Anisotropic Water Transport in the Human Eye Lens Studied by Diffusion Tensor NMR Micro-imaging

doi:10.1006/exer.2001.1164

Experimental Eye Research

Volume 74, Issue 6, June 2002, Pages 677-687

https://doi.org/10.1006/exer.2001.1164 Get rights and content

Abstract

We report in vitro measurements of effective diffusion tensors characterising the anisotropic transport of water in human eye lenses ranging in age from 13 to 86 years.

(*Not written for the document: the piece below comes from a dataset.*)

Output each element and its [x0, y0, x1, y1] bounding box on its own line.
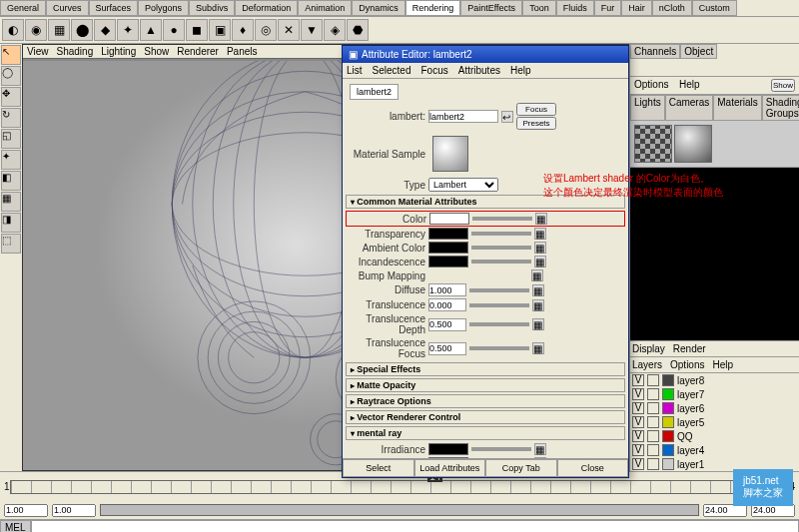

The measurements were obtained by means of a pulsed field gradient spin echo (PFGSE) magnetic resonance imaging (MRI) technique at a spatial resolution of 218 × 218 × 1000 μm³. The results show that water diffusion is both spatially inhomogeneous and highly anisotropic on the timescale of the measurements (approximately 15 msec). Diffusion parallel to the long axes of the lens fibre cells is relatively unrestricted, whereas that between cells is substantially inhibited by the cell membranes, particularly in the inner cortex region of the lens. The data confirm the presence of a diffusion barrier surrounding the lens nucleus, which inhibits transport of water and other small molecules into and out of the nucleus. The results shed light on factors that may influence the onset of presbyopia and senile cataract. They also have implications for delivery of drugs to the lens nucleus.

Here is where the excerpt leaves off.